消費税廃止は本当に可能なのか? (4) - ele-king

財政のために人々がいるのではなく、人々のために財政がある。

 本シリーズの第三回目では、政府や銀行はその支出に際し財源は必要ない、ただ金額を記帳するだけでお金が生まれるとする概念「スペンディング・ファースト(最初に支出ありき)」や「万年筆マネー(Key Stroke Money)」のことをお伝えした。

 このことは政府や中銀、市中銀行の会計を調査することによって明かになった経緯がある。関西学院大学の朴勝俊教授がランダル・レイ教授の著作「Modern Money Theory」の会計的側面に関する要点( https://rosemark.jp/2019/05/07/01mmt/ )をまとめてくれている。
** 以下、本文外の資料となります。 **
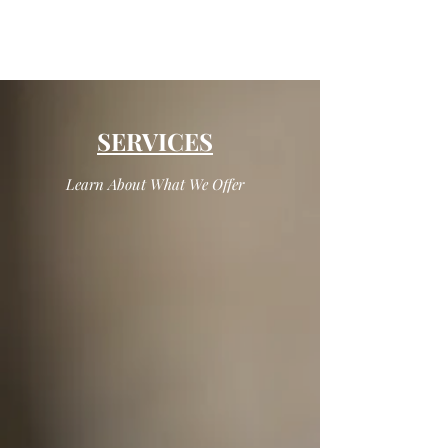
SERVICES
Learn About What We Offer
バランスシートを解読することはなかなか難しいかもしれないが、それによると資産と負債が常にイコールになっていることや、政府がただ支出することによって民間に預金が生まれていることがわかる。

出典:MMTとは何か —— L. Randall WrayのModern Money Theoryの要点:関西学院教授・朴勝俊

 「誰かの負債は誰かの資産」だ。例えば上図からは民間銀行の資産「⑩中央銀行券」は中央銀行の負債「⑩中央銀行券」に対応していて、そこからは私たちが普段使っている日本銀行券(通貨)は、もともとは日銀の負債だったこともわかる。
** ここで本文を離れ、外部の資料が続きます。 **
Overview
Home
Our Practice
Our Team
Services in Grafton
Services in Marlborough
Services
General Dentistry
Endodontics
 信じられないかもしれないが、これは事実だ。主流経済学は「貨幣がどこでどうやって作られるか」に注目してこなかった貨幣ヴェール論のままにマクロ経済を論じてきた。ノーベル経済学賞を受賞したポール・クルーグマン教授はMMTにも好意を示しているが、ランダル・レイ教授が以下のように批判している。高名な経済学者でさえ理解していなかったのだから、多くの人が知らなくても無理はない。

「彼は『お金が無から生まれるだって?』『政府の資金は尽きないのか?』といった問いを止められない。彼は”お金”が貸方と借方へのキーストロークの記録であることを全く理解していない。いまだに銀行が預金を取り込み、それらを政府に貸していると考えているんだ」
出典:New Economic Perspectives

 さて、財務省のプロパガンダを信じておられる方は「それでも政府債務である国債が1100兆円にも膨れ上がっているのだから、早く返さなければいけないのだ!」とツッコミを入れるかもしれないが、その点もとくに心配はいらない。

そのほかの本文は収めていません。